Pour l’instant, à défaut d’être branchées directement dans notre cerveau, les connaissances dans « le nuage » sont déjà accessibles par nos sens. Le simple fait d’être exposé au contenu de l’infonuagique ne suffit pas pour pouvoir mémoriser, encore moins apprendre. Si l’école et les enseignants n’ont plus le monopole de cette connaissance, les apprenants ont toujours des situations d’apprentissage sous forme de quêtes et de problèmes à résoudre, afin de devenir des citoyens et des travailleurs adaptés aux défis de demain.

 

Une de mes préoccupations est de s’assurer de développer chez l’apprenant la capacité de distinguer entre corrélation et causalité dans l’examen des données. À titre anecdotique, voici un exemple tiré du site américain Tylervigen, qui laisse imaginer les dérives possibles vers la superstition. On y observe une corrélation entre la consommation de margarine et le taux de divorce dans l’état américain du Maine, ce qui est une coïncidence amusante et non pas une relation.
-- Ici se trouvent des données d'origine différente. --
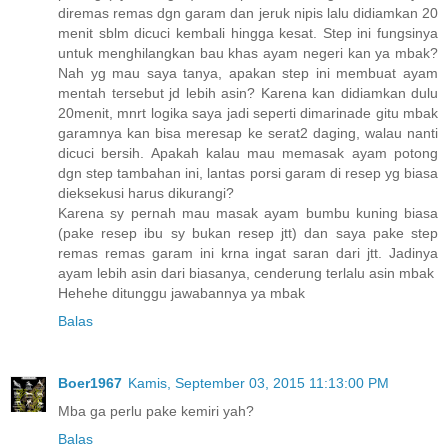
diremas remas dgn garam dan jeruk nipis lalu didiamkan 20
menit sblm dicuci kembali hingga kesat. Step ini fungsinya
untuk menghilangkan bau khas ayam negeri kan ya mbak?
Nah yg mau saya tanya, apakan step ini membuat ayam
mentah tersebut jd lebih asin? Karena kan didiamkan dulu
20menit, mnrt logika saya jadi seperti dimarinade gitu mbak
garamnya kan bisa meresap ke serat2 daging, walau nanti
dicuci bersih. Apakah kalau mau memasak ayam potong
dgn step tambahan ini, lantas porsi garam di resep yg biasa
dieksekusi harus dikurangi?
Karena sy pernah mau masak ayam bumbu kuning biasa
(pake resep ibu sy bukan resep jtt) dan saya pake step
remas remas garam ini krna ingat saran dari jtt. Jadinya
ayam lebih asin dari biasanya, cenderung terlalu asin mbak
Hehehe ditunggu jawabannya ya mbak
Balas
Boer1967
Kamis, September 03, 2015 11:13:00 PM
Mba ga perlu pake kemiri yah?
Balas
Bien qu’une forte corrélation soit observée entre la consommation de margarine et le taux de divorce dans l’état américain du Maine, on ne peut prétendre à un lien de causalité, comme le graphique semble l’indiquer. Traduit en français à partir de Tyler Vigen (CC BY 4.0).
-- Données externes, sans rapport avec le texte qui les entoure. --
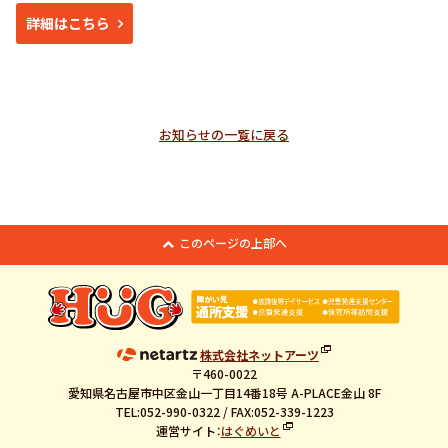
詳細はこちら
お知らせの一覧に戻る
このページの上部へ
株式会社ネットアーツ
〒460-0022
愛知県名古屋市中区金山一丁目14番18号 A-PLACE金山 8F
TEL:052-990-0322 / FAX:052-339-1223
運営サイト：
はぐめいと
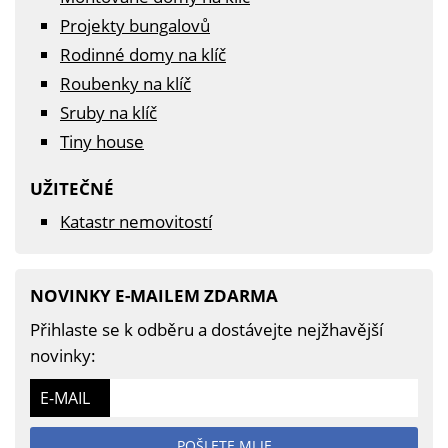
Projekty bungalovů
Rodinné domy na klíč
Roubenky na klíč
Sruby na klíč
Tiny house
UŽITEČNÉ
Katastr nemovitostí
NOVINKY E-MAILEM ZDARMA
Přihlaste se k odběru a dostávejte nejžhavější
novinky:
E-MAIL
POŠLETE MI JE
Les renseignements fournis par les organisations et les services publics côtoient l’information commerciale. Cela est particulièrement frappant dans le domaine de la santé. Les suggestions personnalisées reçues sur la base de notre historique de navigation sont-elles fiables, comment juger ? L’école devrait-t-elle se tourner plutôt vers des sources spécialisées avec abonnement payant ?

Je m’inquiète enfin de la protection de la vie privée. Le suivi des traces d’utilisation est pratiquement généralisé. Tous ces renseignements personnels peuvent-ils être colligés sans restriction et liés à un individu ? Des lois locales ne suffisent pas, car les fournisseurs peuvent très bien fonctionner depuis un pays étranger, se soustrayant ainsi à la juridiction. Faudra-t-il inventer des identités factices pour protéger les jeunes ?
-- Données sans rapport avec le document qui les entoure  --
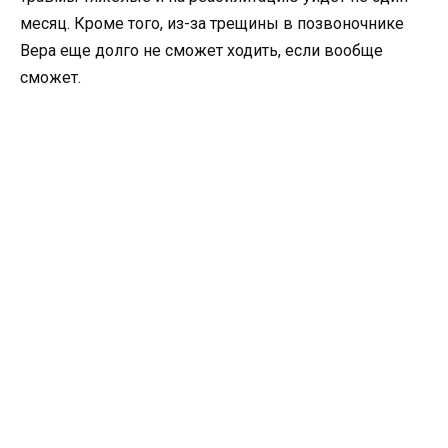
месяц. Кроме того, из-за трещины в позвоночнике
Вера еще долго не сможет ходить, если вообще
сможет.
En attendant les réponses à toutes ces questions, bon nombre d’innovations technologiques en classe continuent d’être utilisées dans un contexte traditionnel de maître-élève. Comme si nous ne nous étions pas donné l’occasion de mettre en place l’organisation nécessaire pour vraiment nous immerger, expérimenter et apprendre nous-mêmes comment les intégrer, comment remodeler nos schèmes d’enseignement.